On the other hand, dialysis patients are educated to adjust their dose of phosphate binders to the phosphate content of the meal. Thereby the calculated dosing adherence rates may be lower than the real ones. Nine dialysis patients documented omission of phosphate binder intake, due to skipping of meals or eating less phosphate containing food. Four patients regularly skipped meals and therefore the DA rates were biased. But dialysis patients should eat regularly due to the protein requirement and phosphate is present in almost every type of food and beverages, even in drinking water. Two other patients omitted the dose of the phosphate binder during the dialysis procedure, although it was not advised by the nephrologist. Taking these deviations into consideration, six additional patients were categorized as dosing adherent.

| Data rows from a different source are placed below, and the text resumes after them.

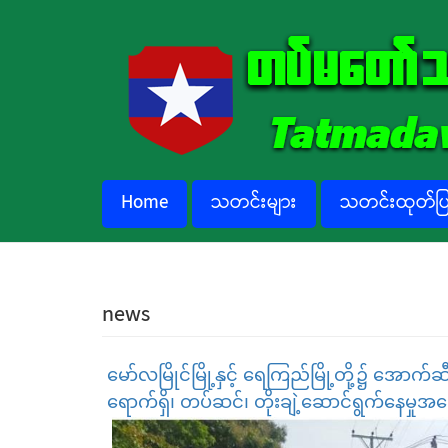
Skip to main content
Home
သတင်းများ
သတင်းထုတ်ပြန
news
မော်လမြိုင်မြို့နှင့် ရေကြည်မြို့တို့၌ အော
ရောက်ရှိ၊ တပ်ဆင်၊ တိုးချဲ့ဆောင်ရွက်နေမှု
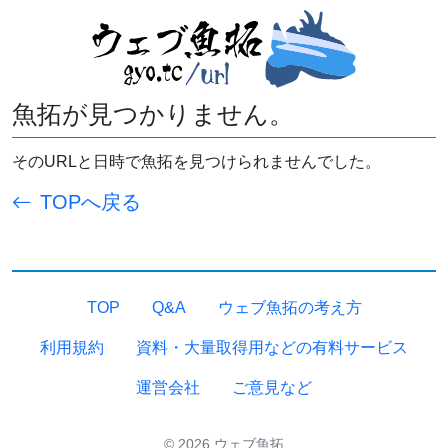
魚拓が見つかりません。
そのURLと日時で魚拓を見つけられませんでした。
TOPへ戻る
TOP
Q&A
ウェブ魚拓の考え方
利用規約
資料・大量取得用などの有料サービス
運営会社
ご意見など
© 2026 ウェブ魚拓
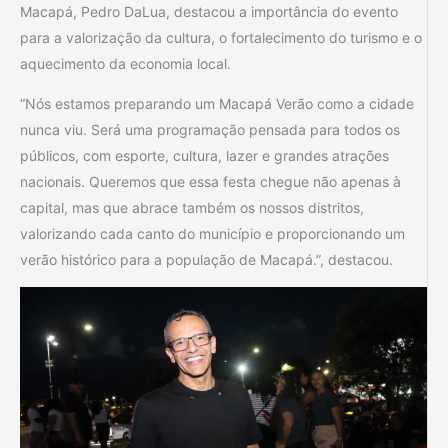
Macapá, Pedro DaLua, destacou a importância do evento
para a valorização da cultura, o fortalecimento do turismo e o
aquecimento da economia local.
“Nós estamos preparando um Macapá Verão como a cidade
nunca viu. Será uma programação pensada para todos os
públicos, com esporte, cultura, lazer e grandes atrações
nacionais. Queremos que essa festa chegue não apenas à
capital, mas que abrace também os nossos distritos,
valorizando cada canto do município e proporcionando um
verão histórico para a população de Macapá.”, destacou.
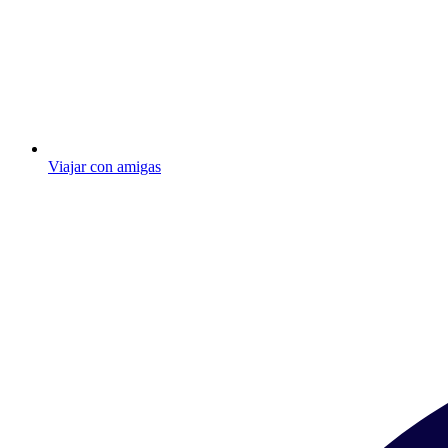
Viajar con amigas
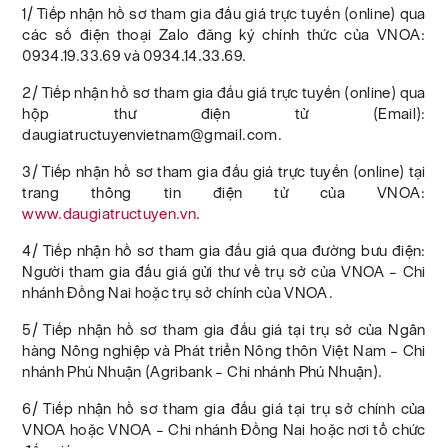
1/ Tiếp nhận hồ sơ tham gia đấu giá trực tuyến (online) qua
các số điện thoại Zalo đăng ký chính thức của VNOA:
0934.19.33.69 và 0934.14.33.69.
2/ Tiếp nhận hồ sơ tham gia đấu giá trực tuyến (online) qua
hộp thư điện tử (Email):
daugiatructuyenvietnam@gmail.com.
3/ Tiếp nhận hồ sơ tham gia đấu giá trực tuyến (online) tại
trang thông tin điện tử của VNOA:
www.daugiatructuyen.vn
.
4/ Tiếp nhận hồ sơ tham gia đấu giá qua đường bưu điện:
Người tham gia đấu giá gửi thư về trụ sở của VNOA – Chi
nhánh Đồng Nai hoặc trụ sở chính của VNOA.
5/ Tiếp nhận hồ sơ tham gia đấu giá tại trụ sở của Ngân
hàng Nông nghiệp và Phát triển Nông thôn Việt Nam – Chi
nhánh Phú Nhuận (Agribank – Chi nhánh Phú Nhuận).
6/ Tiếp nhận hồ sơ tham gia đấu giá tại trụ sở chính của
VNOA hoặc VNOA – Chi nhánh Đồng Nai hoặc nơi tổ chức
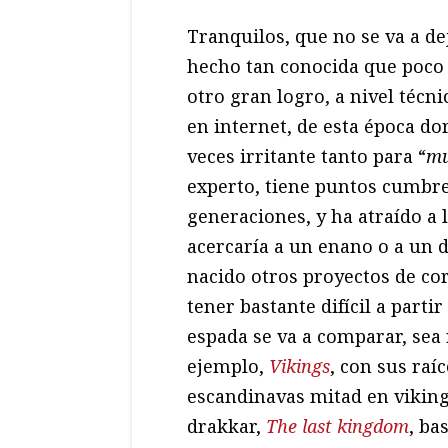
Tranquilos, que no se va a d
hecho tan conocida que poco 
otro gran logro, a nivel técn
en internet, de esta época do
veces irritante tanto para “
mu
experto, tiene puntos cumbr
generaciones, y ha atraído a l
acercaría a un enano o a un d
nacido otros proyectos de co
tener bastante difícil a parti
espada se va a comparar, sea r
ejemplo,
Vikings
, con sus raí
escandinavas mitad en viking
drakkar,
The last kingdom
, ba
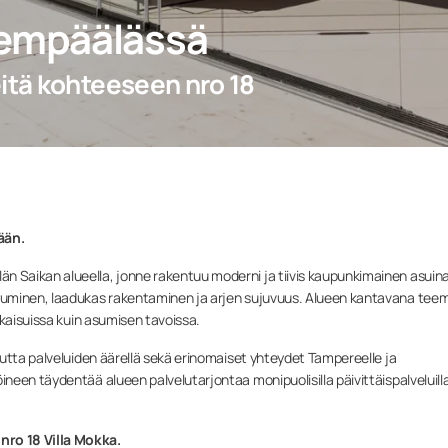
empäälässä
tä kohteeseen nro 18
ään.
Saikan alueella, jonne rakentuu moderni ja tiivis kaupunkimainen asuina
suminen, laadukas rakentaminen ja arjen sujuvuus. Alueen kantavana tee
tkaisuissa kuin asumisen tavoissa.
utta palveluiden äärellä sekä erinomaiset yhteydet Tampereelle ja
een täydentää alueen palvelutarjontaa monipuolisilla päivittäispalveluilla
ro 18 Villa Mokka.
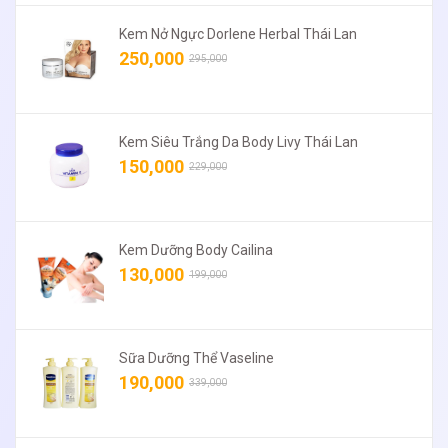
Kem Nở Ngực Dorlene Herbal Thái Lan
250,000
295,000
Kem Siêu Trắng Da Body Livy Thái Lan
150,000
229,000
Kem Dưỡng Body Cailina
130,000
199,000
Sữa Dưỡng Thể Vaseline
190,000
339,000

In this study the percentage rates of patients classified as taking adherent with phosphate binders assessed by MEMS™ (81%) and pharmacy refill (75%) were higher than the rate reported by Chiu et al. (62%) when pill count was used as measurement method . Different results may also derive from different thresholds set. While in this study, a patient was classified as adherent when the adherence rate was >90%, Chiu et al. defined >80% as threshold.
Lower adherence rates were registered when less convenient phosphate binders (Fosrenol®, Phosphonorm®) were prescribed. However, the number of patients in each subgroup was too small to take consequences. Many dialysis patients complained about the large size of the phosphate binder tablets and the acute side effects. Capsules or pellets may represent more advantageous dosage forms. Patients’ concern about possible side effects of phosphate binders deriving from absorption of calcium or aluminium can be another explanation for the low adherence rates.
The low medication adherence rates observed in LC and dialysis patients regarding the index medication ask for specific interventions suitable to improve the medication adherence in these patient groups.
Pharmaceutical care programs enhancing adherence should be implemented in both patient groups prior to transplantation and continued after transplantation. As these measures are costly- and time-intensive, non-adherent patients need to be identified and targeted pharmaceutical care programs to be implemented. More studies are needed to evaluate intervention tools and their effectiveness across underlying diseases.
The authors are grateful to the nursing staff of the I. Medical Clinic and Polyclinic at Johannes Gutenberg-University Medical Center in Mainz and Kuratorium for Dialysis and Kidney Transplantation in Mainz and in Wiesbaden for their cooperativeness and support during design and performance of the study.